The lines you return must be all those in the data that hold the string "their".

* Recorded data:

---

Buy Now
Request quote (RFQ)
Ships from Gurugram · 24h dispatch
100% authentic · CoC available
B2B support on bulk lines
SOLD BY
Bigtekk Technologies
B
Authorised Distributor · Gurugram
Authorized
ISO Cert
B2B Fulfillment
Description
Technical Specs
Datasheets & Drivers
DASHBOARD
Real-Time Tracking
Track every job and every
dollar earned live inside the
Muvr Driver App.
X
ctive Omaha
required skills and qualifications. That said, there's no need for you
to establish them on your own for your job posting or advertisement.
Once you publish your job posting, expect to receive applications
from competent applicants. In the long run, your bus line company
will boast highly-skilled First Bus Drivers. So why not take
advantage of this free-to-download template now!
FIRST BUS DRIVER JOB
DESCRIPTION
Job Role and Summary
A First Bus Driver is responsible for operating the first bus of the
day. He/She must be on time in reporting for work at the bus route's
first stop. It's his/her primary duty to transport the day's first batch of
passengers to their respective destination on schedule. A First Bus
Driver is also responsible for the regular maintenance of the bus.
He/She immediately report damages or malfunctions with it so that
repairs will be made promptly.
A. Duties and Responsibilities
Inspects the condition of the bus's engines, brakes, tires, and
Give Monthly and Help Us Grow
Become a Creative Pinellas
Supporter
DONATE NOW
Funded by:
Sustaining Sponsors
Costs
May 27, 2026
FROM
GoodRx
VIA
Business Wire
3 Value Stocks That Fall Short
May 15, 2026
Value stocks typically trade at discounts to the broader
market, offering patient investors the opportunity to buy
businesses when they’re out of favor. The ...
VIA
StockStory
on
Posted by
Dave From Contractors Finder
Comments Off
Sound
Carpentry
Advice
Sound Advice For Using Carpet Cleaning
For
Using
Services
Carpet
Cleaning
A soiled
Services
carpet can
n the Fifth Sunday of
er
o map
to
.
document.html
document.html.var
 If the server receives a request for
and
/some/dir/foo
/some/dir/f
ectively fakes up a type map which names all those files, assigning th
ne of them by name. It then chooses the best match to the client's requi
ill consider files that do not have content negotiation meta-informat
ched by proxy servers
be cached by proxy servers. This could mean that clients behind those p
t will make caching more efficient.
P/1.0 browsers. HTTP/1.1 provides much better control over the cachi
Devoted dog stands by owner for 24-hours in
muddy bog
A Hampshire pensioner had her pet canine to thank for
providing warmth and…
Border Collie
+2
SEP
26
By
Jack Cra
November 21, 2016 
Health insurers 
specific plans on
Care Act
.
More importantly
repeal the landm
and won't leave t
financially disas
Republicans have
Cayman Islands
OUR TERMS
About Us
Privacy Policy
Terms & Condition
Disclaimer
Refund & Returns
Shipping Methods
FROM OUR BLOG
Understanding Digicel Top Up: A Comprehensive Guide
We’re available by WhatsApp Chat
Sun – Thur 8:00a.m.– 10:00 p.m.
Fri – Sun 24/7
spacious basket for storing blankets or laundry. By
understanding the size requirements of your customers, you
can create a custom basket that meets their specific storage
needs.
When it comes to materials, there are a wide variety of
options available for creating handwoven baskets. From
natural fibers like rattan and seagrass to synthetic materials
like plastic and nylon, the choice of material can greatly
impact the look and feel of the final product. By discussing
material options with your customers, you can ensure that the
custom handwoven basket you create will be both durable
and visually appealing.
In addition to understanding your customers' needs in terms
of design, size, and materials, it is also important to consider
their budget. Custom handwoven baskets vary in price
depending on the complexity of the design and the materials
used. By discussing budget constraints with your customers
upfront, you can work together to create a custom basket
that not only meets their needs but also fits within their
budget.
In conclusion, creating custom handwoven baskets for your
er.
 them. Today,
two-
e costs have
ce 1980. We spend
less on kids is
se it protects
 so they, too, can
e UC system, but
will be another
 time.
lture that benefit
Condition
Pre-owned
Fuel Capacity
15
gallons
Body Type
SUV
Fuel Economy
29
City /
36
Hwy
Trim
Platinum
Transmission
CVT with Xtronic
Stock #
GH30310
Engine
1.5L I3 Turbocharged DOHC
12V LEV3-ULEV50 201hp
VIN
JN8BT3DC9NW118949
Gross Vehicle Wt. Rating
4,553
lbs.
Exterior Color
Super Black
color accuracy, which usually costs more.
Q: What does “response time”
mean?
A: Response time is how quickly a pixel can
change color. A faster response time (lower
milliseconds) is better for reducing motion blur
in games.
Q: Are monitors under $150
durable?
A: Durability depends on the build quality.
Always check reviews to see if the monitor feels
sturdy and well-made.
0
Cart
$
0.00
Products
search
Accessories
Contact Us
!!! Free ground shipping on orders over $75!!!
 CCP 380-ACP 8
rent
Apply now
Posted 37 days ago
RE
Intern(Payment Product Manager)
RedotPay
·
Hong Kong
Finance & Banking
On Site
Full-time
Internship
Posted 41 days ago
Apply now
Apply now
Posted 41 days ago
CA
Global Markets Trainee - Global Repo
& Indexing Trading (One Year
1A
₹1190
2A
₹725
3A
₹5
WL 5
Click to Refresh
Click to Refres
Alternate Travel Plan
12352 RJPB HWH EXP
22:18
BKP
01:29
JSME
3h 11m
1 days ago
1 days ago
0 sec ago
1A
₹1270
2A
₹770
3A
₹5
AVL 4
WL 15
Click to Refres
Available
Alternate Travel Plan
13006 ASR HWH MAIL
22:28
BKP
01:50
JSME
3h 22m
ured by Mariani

---

* RESPONSE BOX:
passengers to their respective destination on schedule. A First Bus
can create a custom basket that meets their specific storage
their budget. Custom handwoven baskets vary in price
that not only meets their needs but also fits within their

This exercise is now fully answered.